▶ _DATASET EXTRACT_

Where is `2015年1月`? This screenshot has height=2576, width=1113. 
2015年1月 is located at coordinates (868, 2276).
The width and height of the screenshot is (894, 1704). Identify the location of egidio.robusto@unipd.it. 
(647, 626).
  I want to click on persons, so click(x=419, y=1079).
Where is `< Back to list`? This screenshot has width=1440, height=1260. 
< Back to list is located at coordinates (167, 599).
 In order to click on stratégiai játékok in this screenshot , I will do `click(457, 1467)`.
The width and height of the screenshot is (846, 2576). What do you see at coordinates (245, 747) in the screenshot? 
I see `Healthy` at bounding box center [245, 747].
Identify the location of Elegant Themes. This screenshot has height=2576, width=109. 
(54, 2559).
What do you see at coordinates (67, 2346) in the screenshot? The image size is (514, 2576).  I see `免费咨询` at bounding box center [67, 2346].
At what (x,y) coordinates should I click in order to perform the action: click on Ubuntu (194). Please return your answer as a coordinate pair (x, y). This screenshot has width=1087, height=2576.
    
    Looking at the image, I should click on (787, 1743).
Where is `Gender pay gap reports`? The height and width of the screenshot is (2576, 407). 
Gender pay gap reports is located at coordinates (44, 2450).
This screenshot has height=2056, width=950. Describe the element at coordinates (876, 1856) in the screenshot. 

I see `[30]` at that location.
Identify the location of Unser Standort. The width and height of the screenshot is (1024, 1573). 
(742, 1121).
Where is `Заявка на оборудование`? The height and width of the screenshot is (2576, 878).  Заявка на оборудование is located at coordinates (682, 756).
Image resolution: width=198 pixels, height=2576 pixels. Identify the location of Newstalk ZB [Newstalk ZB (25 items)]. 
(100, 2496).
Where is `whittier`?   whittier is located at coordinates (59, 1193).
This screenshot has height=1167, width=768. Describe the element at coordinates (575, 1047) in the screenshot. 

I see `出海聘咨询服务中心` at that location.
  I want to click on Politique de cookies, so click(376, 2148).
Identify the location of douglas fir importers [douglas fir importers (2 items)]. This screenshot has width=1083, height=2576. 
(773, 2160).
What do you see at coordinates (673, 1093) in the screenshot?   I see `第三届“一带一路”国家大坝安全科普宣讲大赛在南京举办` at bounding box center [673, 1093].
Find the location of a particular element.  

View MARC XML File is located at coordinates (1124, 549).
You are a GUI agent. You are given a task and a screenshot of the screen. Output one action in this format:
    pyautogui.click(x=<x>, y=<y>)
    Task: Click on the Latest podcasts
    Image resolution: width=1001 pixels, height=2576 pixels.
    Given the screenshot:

▶ _WHAT THE EXERCISE ASKS_
Output the data once more, exactly as given.

▶ _RESPONSE AREA_
Where is `2015年1月`? This screenshot has height=2576, width=1113. 
2015年1月 is located at coordinates (868, 2276).
The width and height of the screenshot is (894, 1704). Identify the location of egidio.robusto@unipd.it. 
(647, 626).
  I want to click on persons, so click(x=419, y=1079).
Where is `< Back to list`? This screenshot has width=1440, height=1260. 
< Back to list is located at coordinates (167, 599).
 In order to click on stratégiai játékok in this screenshot , I will do `click(457, 1467)`.
The width and height of the screenshot is (846, 2576). What do you see at coordinates (245, 747) in the screenshot? 
I see `Healthy` at bounding box center [245, 747].
Identify the location of Elegant Themes. This screenshot has height=2576, width=109. 
(54, 2559).
What do you see at coordinates (67, 2346) in the screenshot? The image size is (514, 2576).  I see `免费咨询` at bounding box center [67, 2346].
At what (x,y) coordinates should I click in order to perform the action: click on Ubuntu (194). Please return your answer as a coordinate pair (x, y). This screenshot has width=1087, height=2576.
    
    Looking at the image, I should click on (787, 1743).
Where is `Gender pay gap reports`? The height and width of the screenshot is (2576, 407). 
Gender pay gap reports is located at coordinates (44, 2450).
This screenshot has height=2056, width=950. Describe the element at coordinates (876, 1856) in the screenshot. 

I see `[30]` at that location.
Identify the location of Unser Standort. The width and height of the screenshot is (1024, 1573). 
(742, 1121).
Where is `Заявка на оборудование`? The height and width of the screenshot is (2576, 878).  Заявка на оборудование is located at coordinates (682, 756).
Image resolution: width=198 pixels, height=2576 pixels. Identify the location of Newstalk ZB [Newstalk ZB (25 items)]. 
(100, 2496).
Where is `whittier`?   whittier is located at coordinates (59, 1193).
This screenshot has height=1167, width=768. Describe the element at coordinates (575, 1047) in the screenshot. 

I see `出海聘咨询服务中心` at that location.
  I want to click on Politique de cookies, so click(376, 2148).
Identify the location of douglas fir importers [douglas fir importers (2 items)]. This screenshot has width=1083, height=2576. 
(773, 2160).
What do you see at coordinates (673, 1093) in the screenshot?   I see `第三届“一带一路”国家大坝安全科普宣讲大赛在南京举办` at bounding box center [673, 1093].
Find the location of a particular element.  

View MARC XML File is located at coordinates (1124, 549).
You are a GUI agent. You are given a task and a screenshot of the screen. Output one action in this format:
    pyautogui.click(x=<x>, y=<y>)
    Task: Click on the Latest podcasts
    Image resolution: width=1001 pixels, height=2576 pixels.
    Given the screenshot:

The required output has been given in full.